▶ _Try it_: All lines from the one with "国家发展改革委 财政部关于2026年实施大规模设备更新和消费品以旧" through the close of the records below are to be set down exactly, and no others.

▶ _Entries supplied_:
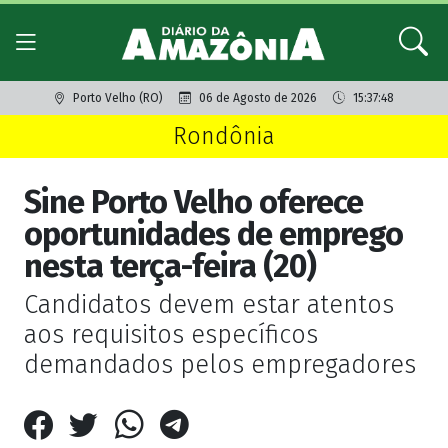
Porto Velho (RO)
06 de Agosto de 2026
15:37:48
Rondônia
Sine Porto Velho oferece
oportunidades de emprego
nesta terça-feira (20)
Candidatos devem estar atentos
aos requisitos específicos
demandados pelos empregadores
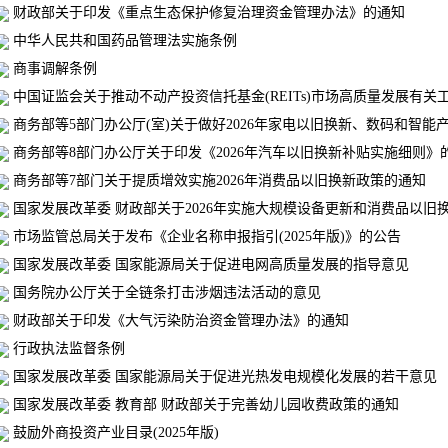
财政部关于印发《重点生态保护修复治理资金管理办法》的通知
中华人民共和国药品管理法实施条例
商事调解条例
中国证监会关于推动不动产投资信托基金(REITs)市场高质量发展有关
商务部等5部门办公厅(室)关于做好2026年家电以旧换新、数码和智能产
商务部等8部门办公厅关于印发《2026年汽车以旧换新补贴实施细则》
商务部等7部门关于提质增效实施2026年消费品以旧换新政策的通知
国家发展改革委 财政部关于2026年实施大规模设备更新和消费品以旧
市场监管总局关于发布《企业名称申报指引(2025年版)》的公告
国家发展改革委 国家能源局关于促进电网高质量发展的指导意见
国务院办公厅关于全链条打击涉烟违法活动的意见
财政部关于印发《大气污染防治资金管理办法》的通知
行政执法监督条例
国家发展改革委 国家能源局关于促进光热发电规模化发展的若干意见
国家发展改革委 教育部 财政部关于完善幼儿园收费政策的通知
鼓励外商投资产业目录(2025年版)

▶ _Response_:
国家发展改革委 财政部关于2026年实施大规模设备更新和消费品以旧
市场监管总局关于发布《企业名称申报指引(2025年版)》的公告
国家发展改革委 国家能源局关于促进电网高质量发展的指导意见
国务院办公厅关于全链条打击涉烟违法活动的意见
财政部关于印发《大气污染防治资金管理办法》的通知
行政执法监督条例
国家发展改革委 国家能源局关于促进光热发电规模化发展的若干意见
国家发展改革委 教育部 财政部关于完善幼儿园收费政策的通知
鼓励外商投资产业目录(2025年版)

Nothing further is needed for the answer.